- [Extracted information]:
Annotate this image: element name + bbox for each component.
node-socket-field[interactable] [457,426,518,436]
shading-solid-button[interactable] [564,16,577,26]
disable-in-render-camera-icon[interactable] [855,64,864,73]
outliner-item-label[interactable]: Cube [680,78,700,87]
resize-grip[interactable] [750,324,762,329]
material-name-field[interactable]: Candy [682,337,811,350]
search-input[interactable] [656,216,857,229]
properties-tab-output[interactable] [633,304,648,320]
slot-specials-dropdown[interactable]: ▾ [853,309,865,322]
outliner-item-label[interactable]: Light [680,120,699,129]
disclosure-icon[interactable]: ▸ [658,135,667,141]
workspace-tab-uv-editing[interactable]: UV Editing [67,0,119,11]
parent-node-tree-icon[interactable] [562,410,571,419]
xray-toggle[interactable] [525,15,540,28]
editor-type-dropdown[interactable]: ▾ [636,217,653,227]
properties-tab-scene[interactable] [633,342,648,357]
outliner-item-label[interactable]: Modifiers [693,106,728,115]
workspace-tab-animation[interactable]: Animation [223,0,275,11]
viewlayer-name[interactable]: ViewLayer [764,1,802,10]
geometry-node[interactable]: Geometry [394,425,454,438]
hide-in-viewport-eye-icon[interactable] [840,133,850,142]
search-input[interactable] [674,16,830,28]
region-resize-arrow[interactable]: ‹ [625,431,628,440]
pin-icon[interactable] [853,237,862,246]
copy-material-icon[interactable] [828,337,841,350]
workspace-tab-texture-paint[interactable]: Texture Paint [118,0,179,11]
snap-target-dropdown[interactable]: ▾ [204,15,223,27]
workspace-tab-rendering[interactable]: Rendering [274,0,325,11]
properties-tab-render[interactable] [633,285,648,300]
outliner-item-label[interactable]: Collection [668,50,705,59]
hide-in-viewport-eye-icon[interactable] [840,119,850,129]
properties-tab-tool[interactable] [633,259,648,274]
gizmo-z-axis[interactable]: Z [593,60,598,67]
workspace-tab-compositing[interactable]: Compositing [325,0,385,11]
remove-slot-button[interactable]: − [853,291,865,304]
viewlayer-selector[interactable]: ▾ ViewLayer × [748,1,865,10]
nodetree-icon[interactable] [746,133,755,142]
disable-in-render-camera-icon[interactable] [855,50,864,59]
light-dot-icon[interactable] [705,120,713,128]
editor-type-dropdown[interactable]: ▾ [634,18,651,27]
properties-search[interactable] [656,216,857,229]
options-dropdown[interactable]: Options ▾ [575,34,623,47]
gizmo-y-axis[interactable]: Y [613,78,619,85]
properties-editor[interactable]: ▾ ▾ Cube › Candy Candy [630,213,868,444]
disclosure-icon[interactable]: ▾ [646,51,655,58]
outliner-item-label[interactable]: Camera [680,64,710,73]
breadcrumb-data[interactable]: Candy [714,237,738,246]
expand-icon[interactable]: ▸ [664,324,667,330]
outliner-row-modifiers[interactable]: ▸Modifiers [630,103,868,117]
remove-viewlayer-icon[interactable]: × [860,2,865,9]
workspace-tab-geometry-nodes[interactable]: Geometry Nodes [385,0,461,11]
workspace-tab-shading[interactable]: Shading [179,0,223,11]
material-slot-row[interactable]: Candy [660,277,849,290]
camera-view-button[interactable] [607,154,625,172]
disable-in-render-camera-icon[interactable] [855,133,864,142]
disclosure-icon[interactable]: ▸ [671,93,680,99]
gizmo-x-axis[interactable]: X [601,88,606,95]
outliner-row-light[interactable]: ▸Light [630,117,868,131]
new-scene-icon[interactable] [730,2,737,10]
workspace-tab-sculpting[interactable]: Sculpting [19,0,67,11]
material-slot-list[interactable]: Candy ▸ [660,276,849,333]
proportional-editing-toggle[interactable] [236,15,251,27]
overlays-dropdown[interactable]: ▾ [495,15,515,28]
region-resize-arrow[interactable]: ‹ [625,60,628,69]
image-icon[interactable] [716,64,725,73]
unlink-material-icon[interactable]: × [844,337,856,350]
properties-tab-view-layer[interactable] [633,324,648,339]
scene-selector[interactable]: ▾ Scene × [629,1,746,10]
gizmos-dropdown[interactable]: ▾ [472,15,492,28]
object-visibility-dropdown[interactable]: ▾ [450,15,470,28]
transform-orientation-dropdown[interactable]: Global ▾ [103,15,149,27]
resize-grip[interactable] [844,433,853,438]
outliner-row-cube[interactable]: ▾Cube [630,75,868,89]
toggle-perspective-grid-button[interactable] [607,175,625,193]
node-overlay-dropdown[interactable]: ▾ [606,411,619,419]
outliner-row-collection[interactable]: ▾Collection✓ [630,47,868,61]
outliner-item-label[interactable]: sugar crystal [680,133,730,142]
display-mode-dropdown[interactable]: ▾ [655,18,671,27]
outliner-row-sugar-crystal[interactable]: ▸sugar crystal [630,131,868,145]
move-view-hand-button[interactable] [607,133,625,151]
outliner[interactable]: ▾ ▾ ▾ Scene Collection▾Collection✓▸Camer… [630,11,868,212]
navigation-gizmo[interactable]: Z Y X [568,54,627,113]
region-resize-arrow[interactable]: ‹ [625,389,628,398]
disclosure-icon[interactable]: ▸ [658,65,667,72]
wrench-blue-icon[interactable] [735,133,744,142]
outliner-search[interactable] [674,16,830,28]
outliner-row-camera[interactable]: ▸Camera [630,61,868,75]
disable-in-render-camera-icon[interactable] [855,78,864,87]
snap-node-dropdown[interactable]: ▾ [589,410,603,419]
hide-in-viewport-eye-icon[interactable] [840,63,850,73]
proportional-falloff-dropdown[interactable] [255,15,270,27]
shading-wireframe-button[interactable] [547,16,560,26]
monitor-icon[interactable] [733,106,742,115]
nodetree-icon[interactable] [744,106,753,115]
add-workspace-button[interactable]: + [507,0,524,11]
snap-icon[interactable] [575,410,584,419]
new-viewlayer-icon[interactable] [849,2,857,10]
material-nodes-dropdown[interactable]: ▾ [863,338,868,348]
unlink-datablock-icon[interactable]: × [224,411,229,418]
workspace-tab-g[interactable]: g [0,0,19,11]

- [Assignment]:
Repeat all entries. Match them exactly.

- [Response area]:
Annotate this image: element name + bbox for each component.
node-socket-field[interactable] [457,426,518,436]
shading-solid-button[interactable] [564,16,577,26]
disable-in-render-camera-icon[interactable] [855,64,864,73]
outliner-item-label[interactable]: Cube [680,78,700,87]
resize-grip[interactable] [750,324,762,329]
material-name-field[interactable]: Candy [682,337,811,350]
search-input[interactable] [656,216,857,229]
properties-tab-output[interactable] [633,304,648,320]
slot-specials-dropdown[interactable]: ▾ [853,309,865,322]
outliner-item-label[interactable]: Light [680,120,699,129]
disclosure-icon[interactable]: ▸ [658,135,667,141]
workspace-tab-uv-editing[interactable]: UV Editing [67,0,119,11]
parent-node-tree-icon[interactable] [562,410,571,419]
xray-toggle[interactable] [525,15,540,28]
editor-type-dropdown[interactable]: ▾ [636,217,653,227]
properties-tab-scene[interactable] [633,342,648,357]
outliner-item-label[interactable]: Modifiers [693,106,728,115]
workspace-tab-animation[interactable]: Animation [223,0,275,11]
viewlayer-name[interactable]: ViewLayer [764,1,802,10]
geometry-node[interactable]: Geometry [394,425,454,438]
hide-in-viewport-eye-icon[interactable] [840,133,850,142]
search-input[interactable] [674,16,830,28]
region-resize-arrow[interactable]: ‹ [625,431,628,440]
pin-icon[interactable] [853,237,862,246]
copy-material-icon[interactable] [828,337,841,350]
workspace-tab-texture-paint[interactable]: Texture Paint [118,0,179,11]
snap-target-dropdown[interactable]: ▾ [204,15,223,27]
workspace-tab-rendering[interactable]: Rendering [274,0,325,11]
properties-tab-render[interactable] [633,285,648,300]
outliner-item-label[interactable]: Collection [668,50,705,59]
hide-in-viewport-eye-icon[interactable] [840,119,850,129]
properties-tab-tool[interactable] [633,259,648,274]
gizmo-z-axis[interactable]: Z [593,60,598,67]
workspace-tab-compositing[interactable]: Compositing [325,0,385,11]
remove-slot-button[interactable]: − [853,291,865,304]
viewlayer-selector[interactable]: ▾ ViewLayer × [748,1,865,10]
nodetree-icon[interactable] [746,133,755,142]
disable-in-render-camera-icon[interactable] [855,50,864,59]
light-dot-icon[interactable] [705,120,713,128]
editor-type-dropdown[interactable]: ▾ [634,18,651,27]
properties-search[interactable] [656,216,857,229]
options-dropdown[interactable]: Options ▾ [575,34,623,47]
gizmo-y-axis[interactable]: Y [613,78,619,85]
properties-editor[interactable]: ▾ ▾ Cube › Candy Candy [630,213,868,444]
disclosure-icon[interactable]: ▾ [646,51,655,58]
outliner-item-label[interactable]: Camera [680,64,710,73]
breadcrumb-data[interactable]: Candy [714,237,738,246]
expand-icon[interactable]: ▸ [664,324,667,330]
outliner-row-modifiers[interactable]: ▸Modifiers [630,103,868,117]
remove-viewlayer-icon[interactable]: × [860,2,865,9]
workspace-tab-geometry-nodes[interactable]: Geometry Nodes [385,0,461,11]
workspace-tab-shading[interactable]: Shading [179,0,223,11]
material-slot-row[interactable]: Candy [660,277,849,290]
camera-view-button[interactable] [607,154,625,172]
disable-in-render-camera-icon[interactable] [855,133,864,142]
disclosure-icon[interactable]: ▸ [671,93,680,99]
gizmo-x-axis[interactable]: X [601,88,606,95]
outliner-row-light[interactable]: ▸Light [630,117,868,131]
new-scene-icon[interactable] [730,2,737,10]
workspace-tab-sculpting[interactable]: Sculpting [19,0,67,11]
material-slot-list[interactable]: Candy ▸ [660,276,849,333]
proportional-editing-toggle[interactable] [236,15,251,27]
overlays-dropdown[interactable]: ▾ [495,15,515,28]
region-resize-arrow[interactable]: ‹ [625,60,628,69]
image-icon[interactable] [716,64,725,73]
unlink-material-icon[interactable]: × [844,337,856,350]
properties-tab-view-layer[interactable] [633,324,648,339]
scene-selector[interactable]: ▾ Scene × [629,1,746,10]
gizmos-dropdown[interactable]: ▾ [472,15,492,28]
object-visibility-dropdown[interactable]: ▾ [450,15,470,28]
transform-orientation-dropdown[interactable]: Global ▾ [103,15,149,27]
resize-grip[interactable] [844,433,853,438]
outliner-row-cube[interactable]: ▾Cube [630,75,868,89]
toggle-perspective-grid-button[interactable] [607,175,625,193]
node-overlay-dropdown[interactable]: ▾ [606,411,619,419]
outliner-row-collection[interactable]: ▾Collection✓ [630,47,868,61]
outliner-item-label[interactable]: sugar crystal [680,133,730,142]
display-mode-dropdown[interactable]: ▾ [655,18,671,27]
outliner-row-sugar-crystal[interactable]: ▸sugar crystal [630,131,868,145]
move-view-hand-button[interactable] [607,133,625,151]
outliner[interactable]: ▾ ▾ ▾ Scene Collection▾Collection✓▸Camer… [630,11,868,212]
navigation-gizmo[interactable]: Z Y X [568,54,627,113]
region-resize-arrow[interactable]: ‹ [625,389,628,398]
disclosure-icon[interactable]: ▸ [658,65,667,72]
wrench-blue-icon[interactable] [735,133,744,142]
outliner-search[interactable] [674,16,830,28]
outliner-row-camera[interactable]: ▸Camera [630,61,868,75]
disable-in-render-camera-icon[interactable] [855,78,864,87]
snap-node-dropdown[interactable]: ▾ [589,410,603,419]
hide-in-viewport-eye-icon[interactable] [840,63,850,73]
proportional-falloff-dropdown[interactable] [255,15,270,27]
shading-wireframe-button[interactable] [547,16,560,26]
monitor-icon[interactable] [733,106,742,115]
nodetree-icon[interactable] [744,106,753,115]
add-workspace-button[interactable]: + [507,0,524,11]
snap-icon[interactable] [575,410,584,419]
new-viewlayer-icon[interactable] [849,2,857,10]
material-nodes-dropdown[interactable]: ▾ [863,338,868,348]
unlink-datablock-icon[interactable]: × [224,411,229,418]
workspace-tab-g[interactable]: g [0,0,19,11]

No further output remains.